# ShoWerks Bangor



## Paddy_R (Jan 10, 2007)

Been asked by the Ford group to bring the ST along again was wondering if anybody else was going. It's on Easter Monday 9th April at the McKee clock Arena on the Bangor sea front.


----------



## Stewerty (Jan 11, 2010)

I will be going. Might try and get down with Matt-TSI in the Cupra R.


----------



## Paddy_R (Jan 10, 2007)

Be sure to come over and say hello. I'd say I'll be the only ST at the show so shouldn't be to hard to spot.


----------



## ace275 (Jul 22, 2010)

Ill be there in the red UK DC2 if i get it reinsured in time


----------



## DD1 (Apr 25, 2011)

Will be there myself, red celica GT :thumb:


----------



## david.celica (Sep 21, 2009)

It's great to Yous attending.

My head is melted now and we are just sitting back hoping for the weather to change 

Sho'Werks EDITION compitition -

http://www.showerks.com/site/2012/03/20/showerks-edition-competition/

Promo Vid -

http://www.showerks.com/site/2012/02/13/showerks-live-teaser/

See you all on Monday

David @ Sho'Werks


----------



## DD1 (Apr 25, 2011)

Some hot babes at Sho Werks :lol:


----------



## david.celica (Sep 21, 2009)

LMAO  She is mint she is haaa

Tho there will be some proper belters about come monday belive you me


----------



## Paddy_R (Jan 10, 2007)

david.celica said:


> we are just sitting back hoping for the weather to change .
> 
> See you all on Monday
> 
> David @ Sho'Werks


Me too though a repeat of last years weather may be a bit much to ask! A dry day would be nice.


----------



## david.celica (Sep 21, 2009)

yea just to be dry would be good, it hasnt rained in bangor all day today and just a very light skiff yesterday and it was ment to last both.
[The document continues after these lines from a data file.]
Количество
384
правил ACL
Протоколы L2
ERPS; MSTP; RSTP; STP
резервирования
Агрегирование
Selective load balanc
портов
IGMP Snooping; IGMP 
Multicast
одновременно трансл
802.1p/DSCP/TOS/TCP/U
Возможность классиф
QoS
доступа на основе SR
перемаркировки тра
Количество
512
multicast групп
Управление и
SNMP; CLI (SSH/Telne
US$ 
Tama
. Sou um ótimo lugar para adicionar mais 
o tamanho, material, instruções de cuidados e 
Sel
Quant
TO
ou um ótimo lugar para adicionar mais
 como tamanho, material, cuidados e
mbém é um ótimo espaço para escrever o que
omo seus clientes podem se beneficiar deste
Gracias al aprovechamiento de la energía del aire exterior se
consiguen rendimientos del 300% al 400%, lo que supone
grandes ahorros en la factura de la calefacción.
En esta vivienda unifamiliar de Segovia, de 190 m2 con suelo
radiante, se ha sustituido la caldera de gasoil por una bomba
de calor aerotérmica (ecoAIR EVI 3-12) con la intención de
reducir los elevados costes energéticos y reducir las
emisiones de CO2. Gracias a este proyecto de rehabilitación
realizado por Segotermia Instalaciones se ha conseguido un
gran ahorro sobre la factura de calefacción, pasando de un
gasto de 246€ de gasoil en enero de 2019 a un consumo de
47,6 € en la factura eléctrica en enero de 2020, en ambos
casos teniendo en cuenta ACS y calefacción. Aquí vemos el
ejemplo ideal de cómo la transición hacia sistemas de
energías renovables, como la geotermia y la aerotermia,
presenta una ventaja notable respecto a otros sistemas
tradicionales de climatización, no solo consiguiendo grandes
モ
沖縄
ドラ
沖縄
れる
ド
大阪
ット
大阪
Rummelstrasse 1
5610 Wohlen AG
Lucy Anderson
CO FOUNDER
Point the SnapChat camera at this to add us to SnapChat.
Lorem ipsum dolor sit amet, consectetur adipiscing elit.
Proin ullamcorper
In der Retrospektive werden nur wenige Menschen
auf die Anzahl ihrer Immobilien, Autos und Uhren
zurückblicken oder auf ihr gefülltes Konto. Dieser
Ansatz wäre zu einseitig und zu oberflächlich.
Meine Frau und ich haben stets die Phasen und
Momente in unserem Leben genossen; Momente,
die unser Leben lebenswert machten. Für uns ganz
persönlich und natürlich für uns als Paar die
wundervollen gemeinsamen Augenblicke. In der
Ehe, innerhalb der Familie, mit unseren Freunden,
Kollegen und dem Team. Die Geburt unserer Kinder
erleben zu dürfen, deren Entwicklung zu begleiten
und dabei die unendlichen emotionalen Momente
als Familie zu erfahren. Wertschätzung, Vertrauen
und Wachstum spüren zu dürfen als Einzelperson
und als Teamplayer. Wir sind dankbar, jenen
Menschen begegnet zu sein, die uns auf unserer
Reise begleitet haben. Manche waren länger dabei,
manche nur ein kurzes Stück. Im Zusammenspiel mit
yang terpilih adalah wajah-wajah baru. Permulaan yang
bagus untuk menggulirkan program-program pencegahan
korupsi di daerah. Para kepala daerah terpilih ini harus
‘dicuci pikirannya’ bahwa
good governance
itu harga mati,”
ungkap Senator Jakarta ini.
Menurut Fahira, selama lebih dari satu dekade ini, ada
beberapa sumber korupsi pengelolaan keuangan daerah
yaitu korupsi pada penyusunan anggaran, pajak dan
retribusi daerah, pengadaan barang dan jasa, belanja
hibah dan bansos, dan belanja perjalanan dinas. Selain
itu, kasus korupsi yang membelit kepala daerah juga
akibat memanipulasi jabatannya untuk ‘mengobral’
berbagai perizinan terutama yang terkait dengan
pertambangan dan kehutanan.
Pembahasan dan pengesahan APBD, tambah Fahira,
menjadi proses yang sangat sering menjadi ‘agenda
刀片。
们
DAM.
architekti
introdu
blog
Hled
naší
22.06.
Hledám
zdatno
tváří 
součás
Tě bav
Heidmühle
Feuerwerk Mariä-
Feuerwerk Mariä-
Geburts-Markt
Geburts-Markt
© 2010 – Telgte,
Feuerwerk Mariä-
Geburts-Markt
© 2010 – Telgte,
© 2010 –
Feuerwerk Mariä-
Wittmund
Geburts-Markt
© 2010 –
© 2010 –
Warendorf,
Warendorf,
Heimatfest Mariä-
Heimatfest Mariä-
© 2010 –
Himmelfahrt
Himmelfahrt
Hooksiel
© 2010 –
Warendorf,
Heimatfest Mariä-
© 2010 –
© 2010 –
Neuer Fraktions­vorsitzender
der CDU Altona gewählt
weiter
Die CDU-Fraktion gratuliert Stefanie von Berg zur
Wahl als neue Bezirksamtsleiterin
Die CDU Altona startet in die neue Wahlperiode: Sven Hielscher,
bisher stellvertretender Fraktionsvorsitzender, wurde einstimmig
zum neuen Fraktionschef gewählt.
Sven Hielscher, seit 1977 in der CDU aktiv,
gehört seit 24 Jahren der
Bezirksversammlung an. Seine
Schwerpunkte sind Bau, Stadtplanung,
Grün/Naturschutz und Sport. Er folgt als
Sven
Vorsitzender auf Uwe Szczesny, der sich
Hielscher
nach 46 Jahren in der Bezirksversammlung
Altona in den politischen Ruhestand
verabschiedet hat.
either way the show must go on (for those that turn up) haaa


----------



## Paddy_R (Jan 10, 2007)

I'll be there rain or shine (booked the day off work so might as well, that and it all for a good cause). Might even try to dig out my t-shirt I got last year


----------



## Jordy Kuga (Apr 6, 2012)

Dont know many people here yet but ill be going 

edit : i see meguiars have a stall there, if dodo are sponsoring it, think they will?


----------



## Paddy_R (Jan 10, 2007)

Stewerty and Jordy it was good to meet you today. Hope you both enjoyed the show, I know I did.


----------



## Jordy Kuga (Apr 6, 2012)

Paddy_R said:


> Stewerty and Jordy it was good to meet you today. Hope you both enjoyed the show, I know I did.


I really enjoyed the show myself! Nearly as much as seeing your beautiful ST 

Even got drawn into buying a megs bucket with grit guard haha

Was a great day, hopefully ill see you again soon!


----------



## david.celica (Sep 21, 2009)

Jordy Kuga said:


> Dont know many people here yet but ill be going
> 
> edit : i see meguiars have a stall there, if dodo are sponsoring it, think they will?


Sadly Pj and Dom couldnt make it this year as they are extreamly busy but just watch this space for 2013


----------



## Stewerty (Jan 11, 2010)

Paddy_R said:


> Stewerty and Jordy it was good to meet you today. Hope you both enjoyed the show, I know I did.


Cheers, was a really good day. Must get my finger out and get my Audi up to show standard.


----------